PubChem Data Mining

In this post we’re going to explore how can we use the MolSimNMR method in order to find compounds with similar NMR data in large databases. We can envision at least two scenarios where this can be useful. The first one would be the case where we already have a structure in hand and want to know how many other known structures would present similar NMR data. The second scenario could be one in which we want to group or cluster a given structural database into families, based on the similarity of their NMR data.

The first idea that comes into mind to accomplish this task is by having access to the NMR data and using one of the many spectral matching algorithms in  the literature, or to just come up with a novel one. This approach is usually employed with in-house built databases. Unfortunately the amount of NMR data accessible to us is a tiny fraction when compared to the chemical diversity available in nature. And the publicly available data is even more scarce. The next step would be to use the structure to predict the NMR data and then use one of the many spectral matching algorithms in the literature, or t just come up with a novel one. This is even a worst proposition than before for at least two reasons, one would be the time involved in predicting the NMR data for every structure in the database and the second one would be the error involved in the prediction of nuclei with unknown environments or with minimal underlying data.

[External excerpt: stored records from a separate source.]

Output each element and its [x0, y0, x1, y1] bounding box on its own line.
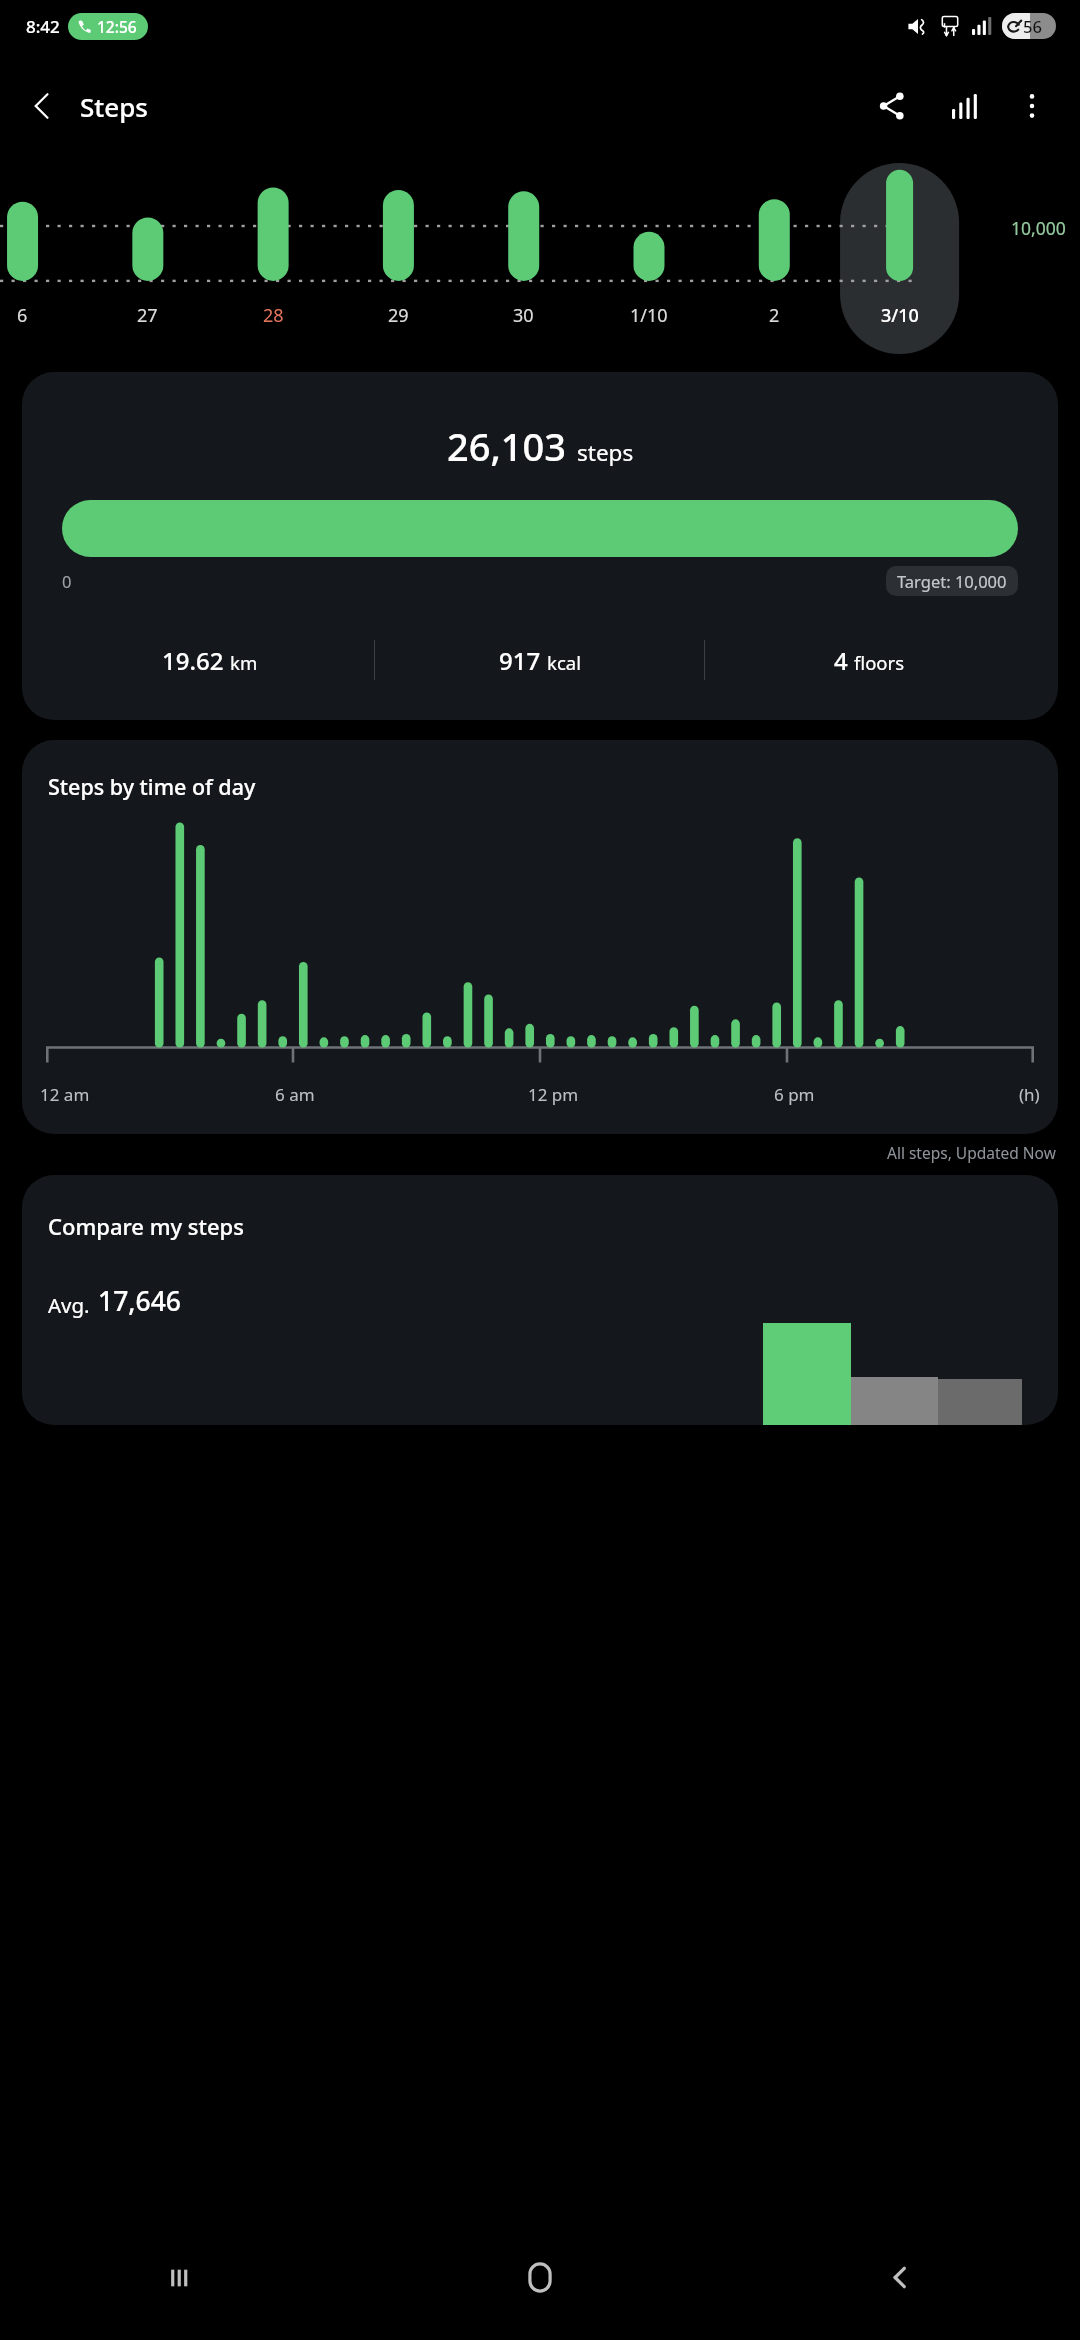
staticText: 12 am	[40, 1083, 90, 1106]
button[interactable]: More options	[1002, 76, 1062, 136]
staticText: 29	[388, 303, 409, 328]
staticText: 26,103	[447, 420, 567, 472]
button[interactable]: Back	[720, 2215, 1080, 2340]
staticText: 6	[17, 303, 28, 328]
staticText: All steps, Updated Now	[887, 1142, 1056, 1163]
staticText: 28	[263, 303, 284, 328]
staticText: 17,646	[98, 1283, 182, 1319]
staticText: 4	[834, 644, 848, 677]
staticText: 1/10	[630, 303, 668, 328]
staticText: 12:56	[97, 16, 137, 37]
staticText: 27	[137, 303, 158, 328]
staticText: 6 pm	[774, 1083, 815, 1106]
staticText: 917	[499, 644, 541, 677]
staticText: 6 am	[275, 1083, 315, 1106]
staticText: Compare my steps	[48, 1211, 244, 1241]
staticText: 30	[513, 303, 534, 328]
staticText: 0	[62, 570, 72, 592]
button[interactable]: Back	[12, 75, 74, 137]
staticText: 12 pm	[528, 1083, 579, 1106]
staticText: (h)	[1019, 1083, 1040, 1106]
staticText: floors	[854, 650, 905, 675]
button[interactable]: Recent apps	[0, 2215, 360, 2340]
staticText: 10,000	[1011, 216, 1066, 240]
staticText: kcal	[547, 650, 581, 675]
staticText: Steps by time of day	[48, 772, 256, 801]
staticText: 19.62	[162, 644, 224, 677]
staticText: 3/10	[881, 303, 919, 328]
button[interactable]: Compare my steps	[22, 1175, 1058, 1425]
button[interactable]: 26,103	[22, 372, 1058, 720]
staticText: Avg.	[48, 1291, 90, 1319]
button[interactable]: Home	[360, 2215, 720, 2340]
staticText: km	[230, 650, 258, 675]
staticText: Steps	[80, 89, 148, 124]
staticText: 8:42	[26, 15, 60, 38]
staticText: steps	[577, 437, 634, 468]
button[interactable]: Share	[862, 76, 922, 136]
button[interactable]: Steps by time of day	[22, 740, 1058, 1134]
staticText: 56	[1023, 15, 1042, 37]
staticText: Target: 10,000	[897, 570, 1007, 592]
staticText: 2	[769, 303, 780, 328]
button[interactable]: View chart	[934, 76, 994, 136]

The question we have t ask ourselves then is, can we come up with a way of predicting NMR data similarity based solely on chemical structural information? The answer is obviously yes, otherwise I wouldn’t be writing this article. The more interesting question is how, but before we delve into the inner workings of MolSimNMR we need to know a little bit about two key concepts, molecular fingerprints and similarity calculations.

Molecular fingerprints

A molecular fingerprint is a collection of descriptors that is used to characterize a molecule. For example, the molecular formula is a type of descriptor that tells us the elemental composition of a compound. This knowledge decreases the number of possible compounds immensely, still a huge number of possible compounds remain for a given formula. We can further describe our molecule by adding more descriptors and with each addition, the number of possible structures diminishes.  Physical properties can also be another type of descriptors, pKa, logP, etc.  These descriptors are then assembled into a array which is in turn used to calculate a similarity coefficient. The most common fingerprints are: Public MDL keys, fcp4, fragment-based, etc.


Similarity Calculations

A great number of metrics can be calculated between two fingerprints in order to measure their similarity, or how close they are in the multidimensional fingerprint space.